Ruth Reichard poses with her book, “Blood and Steel: Ryan White, the AIDS Crisis and Deindustrialization in Kokomo, Indiana.” (IL file photo)

Ruth Reichard’s work, “Blood and Steel: Ryan White, the AIDS Crisis and the Deindustrialization of Kokomo, Indiana,” published in 2021, was named this month among the top recent nonfiction works in the state.

Reichard, a graduate of Indiana University Robert H. McKinney School of Law, is currently an assistant teaching professor and director of the legal studies program in Ball State University’s department of political science.

Before working at Ball State, she was an education attorney with the Indiana Office of Court Services. She has nearly 30 years of combined litigation, judicial and teaching experience.

Reichard’s book focuses on the relationships between three major events: one of Kokomo’s largest employers, Continental Steel, filing for bankruptcy, the spread of HIV/AIDS in the 1980s, and Ryan White’s fight to attend public school after being diagnosed with HIV/AIDS.

The 40 shortlisted books across eight categories were “written by lifelong Hoosiers, professors at Indiana colleges and universities and former residents with a deep connection to Indiana.”

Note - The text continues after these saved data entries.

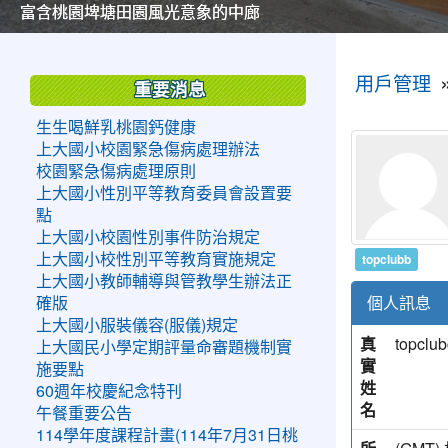
美麗的操場是我們活力的來源
美麗的操場是我們活力的來源
煥然一新的小司令台
煥然一新的小司令台
富含桃園埤塘田園風光意象的中廊
富含桃園埤塘田園風光意象的中廊
嶄新的中庭廣場
嶄新的中庭廣場
水生池生生不息
水生池生生不息
:::
:::
用戶管理
重要消息
生生喝鮮乳桃園鈣健康
上大國小校園緊急傷病處理辦法
校園緊急傷病處理原則
上大國小性別平等教育委員會設置要
點
上大國小校園性別事件防治規定
topclubb
上大國小校性別平等教育實施規定
上大國小教師輔導與管教學生辦法正
個人訊息
確版
上大國小服裝儀容(服儀)規定
真
topclub
上大國民小學定期評量命審題機制實
實
施要點
姓
60週年校慶紀念特刊
名
午餐重要公告
114學年度課程計畫(114年7月31日桃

According to the program’s website, “The awards were established in 2009 as a vision of Eugene and Marilyn Glick and are a component of Indiana Humanities’ rich and diverse literary programming. Indiana Humanities with support from Glick Philanthropies confer awards every other year. Honorees have the opportunity to participate in an annual statewide speaker program and connect with readers, teachers and students.”

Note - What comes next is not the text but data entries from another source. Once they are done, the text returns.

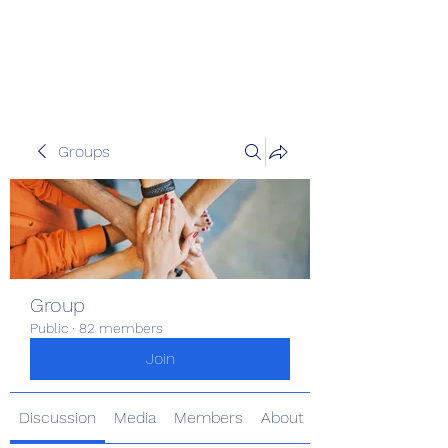
Pinoy Portal Europe
Groups
Group
Public
·
82 members
Join
Discussion
Media
Members
About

Reichard’s book is going up against five others in the nonfiction category, including books focusing on the 1977 University of Evansville basketball team that died in a tragic plane accident, the operations of the Ku Klux Klan in Indiana and a story about an award-winning war correspondent who acknowledged the effects of war on the men who fought in it.

Honorees for the awards will be announced Aug. 24.

In addition to publishing her book in 2021, Reichard last year was also a contestant on the TV game show Jeopardy!.